(Beginning of Dataset content)

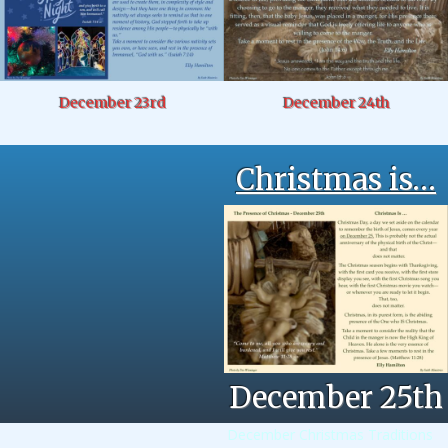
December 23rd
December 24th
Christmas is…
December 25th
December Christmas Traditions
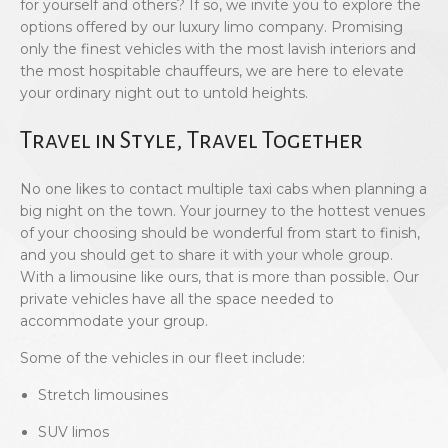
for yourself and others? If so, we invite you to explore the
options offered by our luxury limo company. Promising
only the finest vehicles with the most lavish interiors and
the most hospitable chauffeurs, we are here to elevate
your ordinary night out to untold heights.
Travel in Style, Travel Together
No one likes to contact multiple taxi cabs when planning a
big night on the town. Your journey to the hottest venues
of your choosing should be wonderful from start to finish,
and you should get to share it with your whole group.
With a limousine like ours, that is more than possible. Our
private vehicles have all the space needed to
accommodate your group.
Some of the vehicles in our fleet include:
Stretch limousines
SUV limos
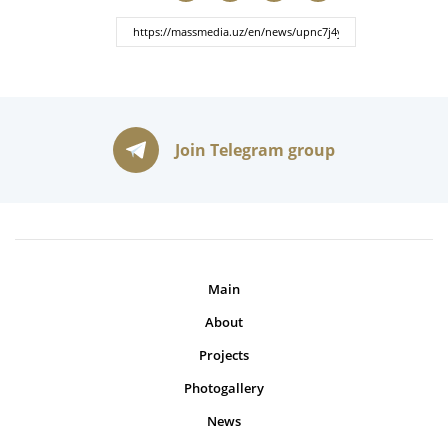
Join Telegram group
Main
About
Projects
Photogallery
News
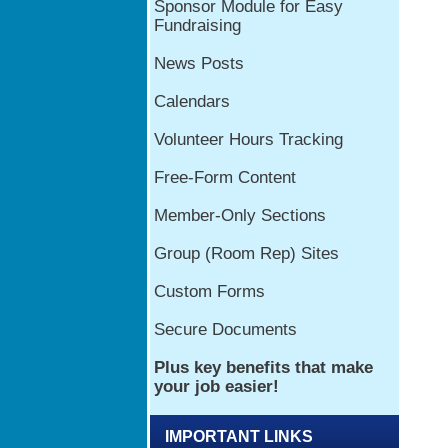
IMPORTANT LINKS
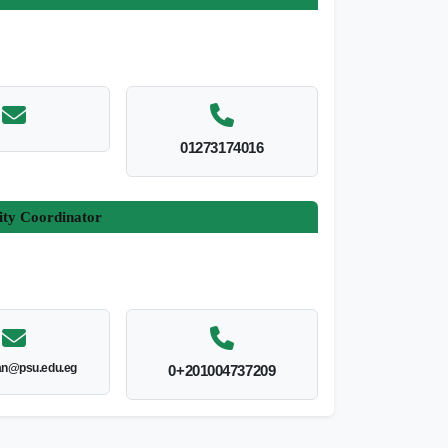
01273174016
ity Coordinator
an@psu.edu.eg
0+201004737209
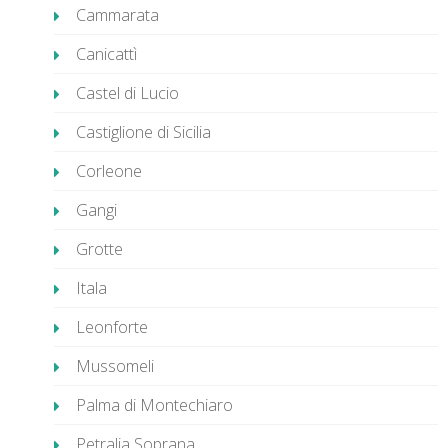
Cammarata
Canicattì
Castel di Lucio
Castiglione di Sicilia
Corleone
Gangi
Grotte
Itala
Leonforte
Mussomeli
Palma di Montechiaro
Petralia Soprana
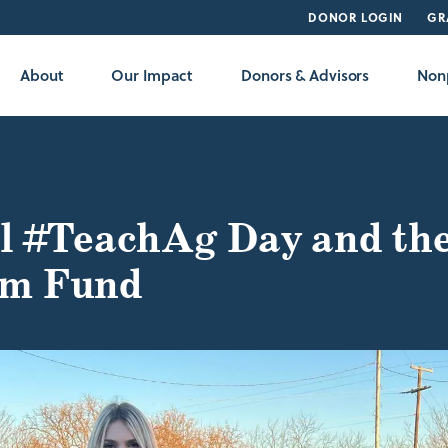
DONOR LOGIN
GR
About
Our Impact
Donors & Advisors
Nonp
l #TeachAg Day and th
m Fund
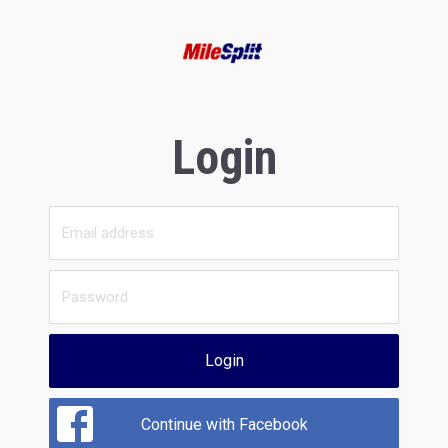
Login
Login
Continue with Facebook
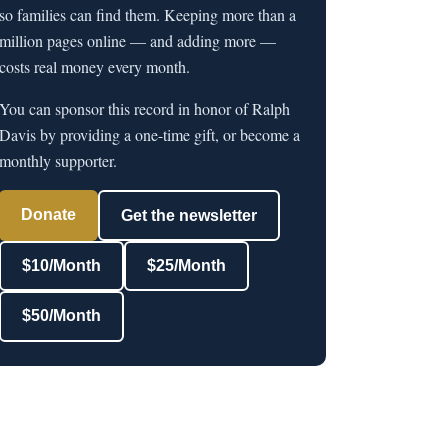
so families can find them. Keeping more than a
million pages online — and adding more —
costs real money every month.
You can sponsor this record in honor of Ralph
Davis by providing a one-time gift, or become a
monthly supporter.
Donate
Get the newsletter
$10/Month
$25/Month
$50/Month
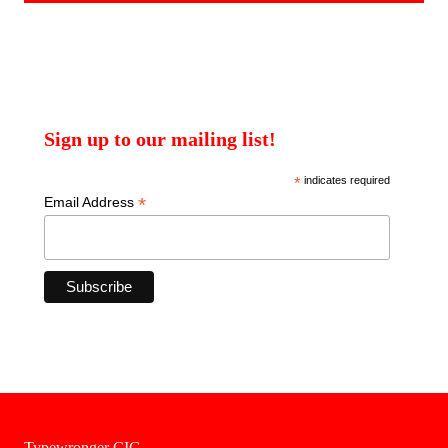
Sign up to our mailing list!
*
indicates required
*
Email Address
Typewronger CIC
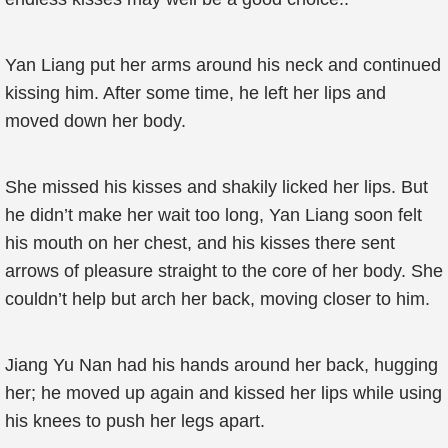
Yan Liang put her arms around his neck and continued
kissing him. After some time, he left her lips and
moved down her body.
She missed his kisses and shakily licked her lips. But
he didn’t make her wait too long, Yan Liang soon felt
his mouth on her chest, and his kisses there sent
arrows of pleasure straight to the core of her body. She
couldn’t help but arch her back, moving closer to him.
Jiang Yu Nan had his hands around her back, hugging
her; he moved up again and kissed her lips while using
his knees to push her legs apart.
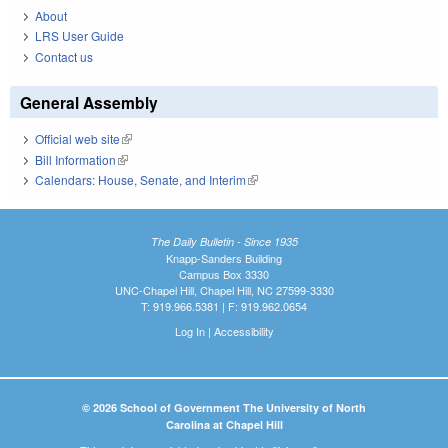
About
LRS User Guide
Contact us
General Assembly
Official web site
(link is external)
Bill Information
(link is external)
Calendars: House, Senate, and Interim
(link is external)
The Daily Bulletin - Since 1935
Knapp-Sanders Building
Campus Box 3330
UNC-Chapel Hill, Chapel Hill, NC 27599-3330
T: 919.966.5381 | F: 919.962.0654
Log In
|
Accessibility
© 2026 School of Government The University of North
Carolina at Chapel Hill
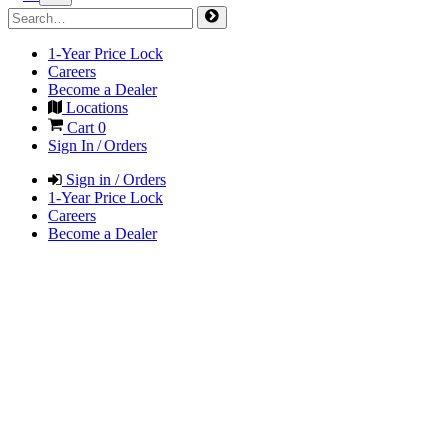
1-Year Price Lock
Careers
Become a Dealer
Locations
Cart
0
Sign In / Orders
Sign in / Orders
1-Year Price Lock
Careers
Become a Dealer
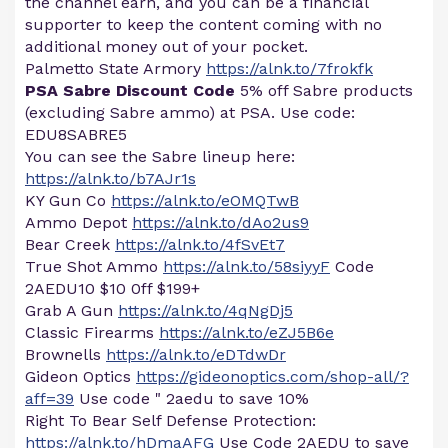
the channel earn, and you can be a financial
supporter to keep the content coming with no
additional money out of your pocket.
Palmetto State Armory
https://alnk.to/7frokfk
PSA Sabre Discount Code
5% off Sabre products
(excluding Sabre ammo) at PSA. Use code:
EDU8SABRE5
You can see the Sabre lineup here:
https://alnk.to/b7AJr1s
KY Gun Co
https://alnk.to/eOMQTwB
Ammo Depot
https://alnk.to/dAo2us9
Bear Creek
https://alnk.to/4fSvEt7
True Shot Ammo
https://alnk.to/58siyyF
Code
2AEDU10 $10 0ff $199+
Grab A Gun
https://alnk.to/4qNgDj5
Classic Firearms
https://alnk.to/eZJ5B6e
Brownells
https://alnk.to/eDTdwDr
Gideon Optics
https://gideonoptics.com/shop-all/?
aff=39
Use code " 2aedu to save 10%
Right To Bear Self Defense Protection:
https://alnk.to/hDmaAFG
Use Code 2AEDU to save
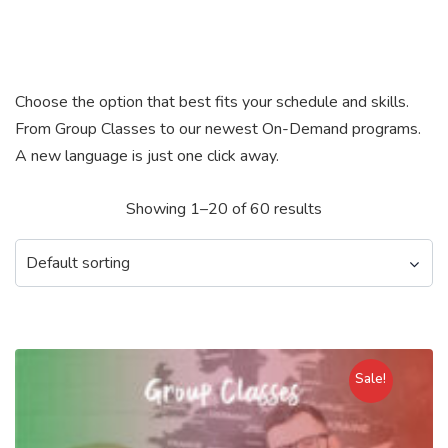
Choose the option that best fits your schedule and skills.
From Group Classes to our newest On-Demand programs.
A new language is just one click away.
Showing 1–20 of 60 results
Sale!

(End of Dataset content)
(Beginning of Dataset content)

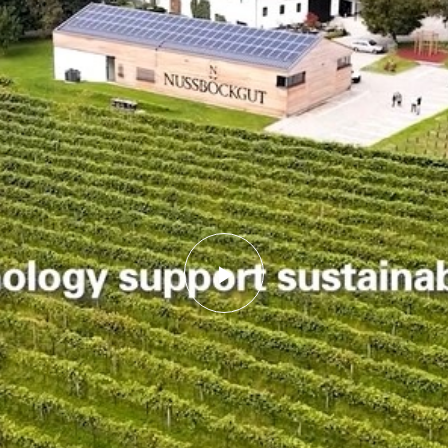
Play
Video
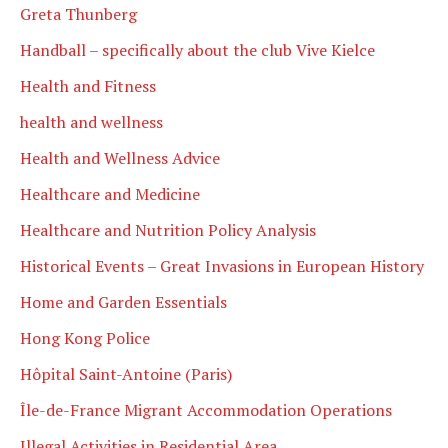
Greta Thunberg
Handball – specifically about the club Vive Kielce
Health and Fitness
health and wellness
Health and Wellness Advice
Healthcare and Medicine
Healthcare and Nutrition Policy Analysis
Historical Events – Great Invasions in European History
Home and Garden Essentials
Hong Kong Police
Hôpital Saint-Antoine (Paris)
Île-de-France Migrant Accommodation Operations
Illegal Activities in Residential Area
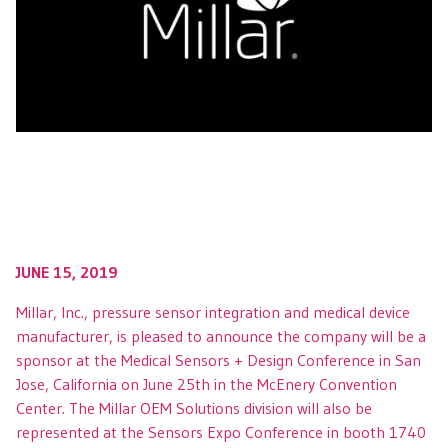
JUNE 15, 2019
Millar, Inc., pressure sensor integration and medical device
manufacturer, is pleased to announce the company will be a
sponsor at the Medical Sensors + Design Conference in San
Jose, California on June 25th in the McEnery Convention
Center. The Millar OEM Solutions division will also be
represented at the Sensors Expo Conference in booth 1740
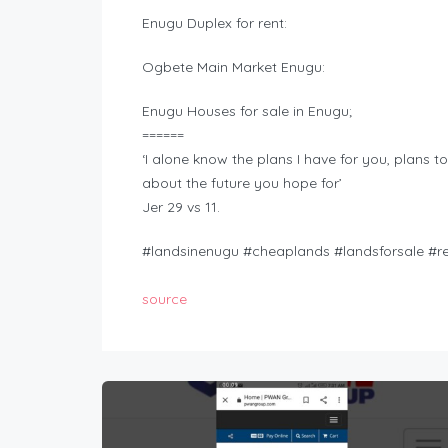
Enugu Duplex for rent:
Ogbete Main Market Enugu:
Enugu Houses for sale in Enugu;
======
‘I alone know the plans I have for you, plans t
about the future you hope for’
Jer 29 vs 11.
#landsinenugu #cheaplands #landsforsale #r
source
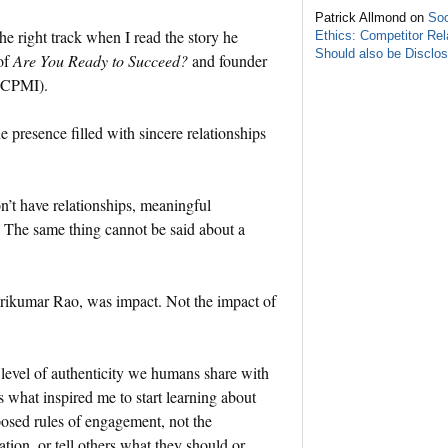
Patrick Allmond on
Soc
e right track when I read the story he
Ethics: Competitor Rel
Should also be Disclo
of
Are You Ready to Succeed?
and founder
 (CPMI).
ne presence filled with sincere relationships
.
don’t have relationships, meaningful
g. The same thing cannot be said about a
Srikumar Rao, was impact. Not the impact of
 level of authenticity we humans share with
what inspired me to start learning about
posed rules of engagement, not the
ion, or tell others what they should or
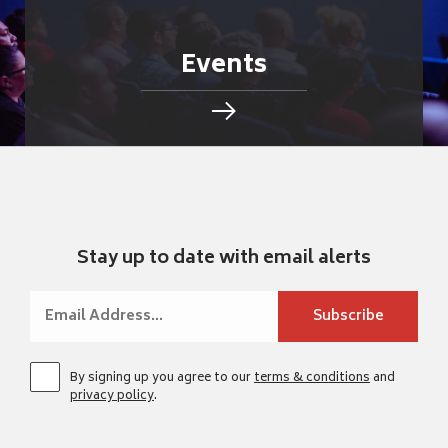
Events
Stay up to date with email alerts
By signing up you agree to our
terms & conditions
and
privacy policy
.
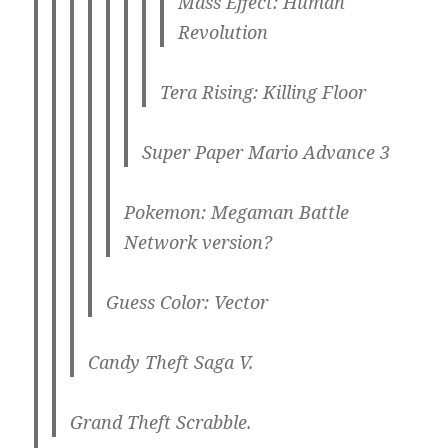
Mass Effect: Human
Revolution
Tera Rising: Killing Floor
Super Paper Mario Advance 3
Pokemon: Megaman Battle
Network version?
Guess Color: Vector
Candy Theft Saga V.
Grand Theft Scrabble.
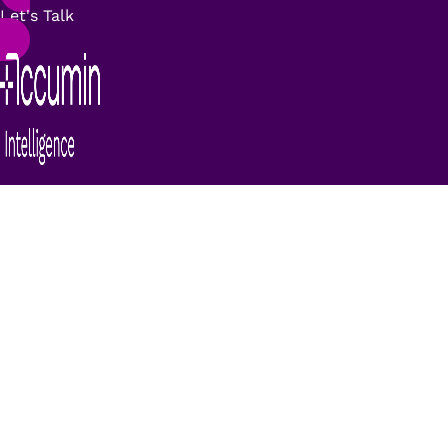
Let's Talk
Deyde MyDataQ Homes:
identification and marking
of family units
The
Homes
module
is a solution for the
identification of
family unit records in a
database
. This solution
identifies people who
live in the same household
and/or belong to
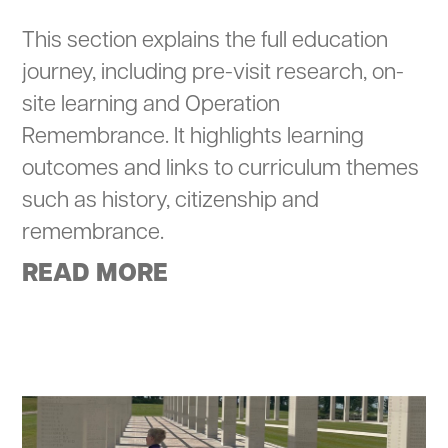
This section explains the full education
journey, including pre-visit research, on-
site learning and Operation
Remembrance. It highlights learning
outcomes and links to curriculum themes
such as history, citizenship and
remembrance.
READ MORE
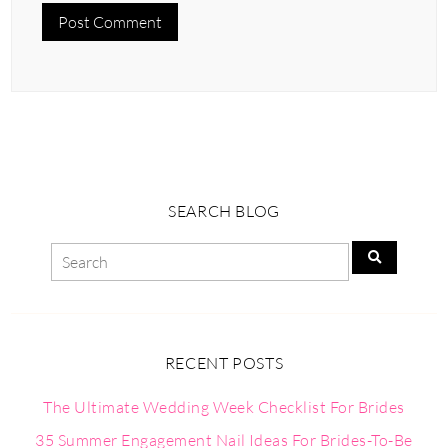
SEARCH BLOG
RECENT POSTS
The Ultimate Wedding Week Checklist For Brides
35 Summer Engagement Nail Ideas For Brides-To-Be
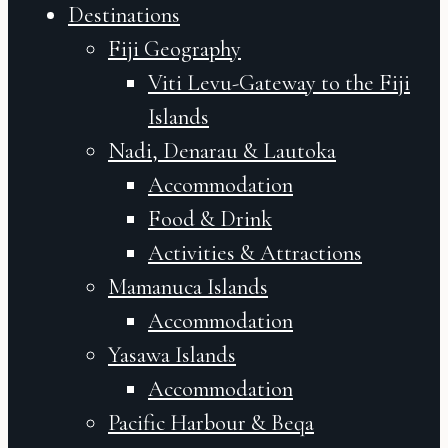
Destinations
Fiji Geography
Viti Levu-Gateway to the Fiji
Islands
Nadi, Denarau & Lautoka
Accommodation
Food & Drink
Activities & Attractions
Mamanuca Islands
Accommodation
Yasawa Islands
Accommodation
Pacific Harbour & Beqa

(End of Dataset content)

In the listing above, find the line with "Mamanuca Islands" and the line with "Pacific Harbour & Beqa". Output those two lines and every line between them, exactly as written.

_Solution for this task_.
Mamanuca Islands
Accommodation
Yasawa Islands
Accommodation
Pacific Harbour & Beqa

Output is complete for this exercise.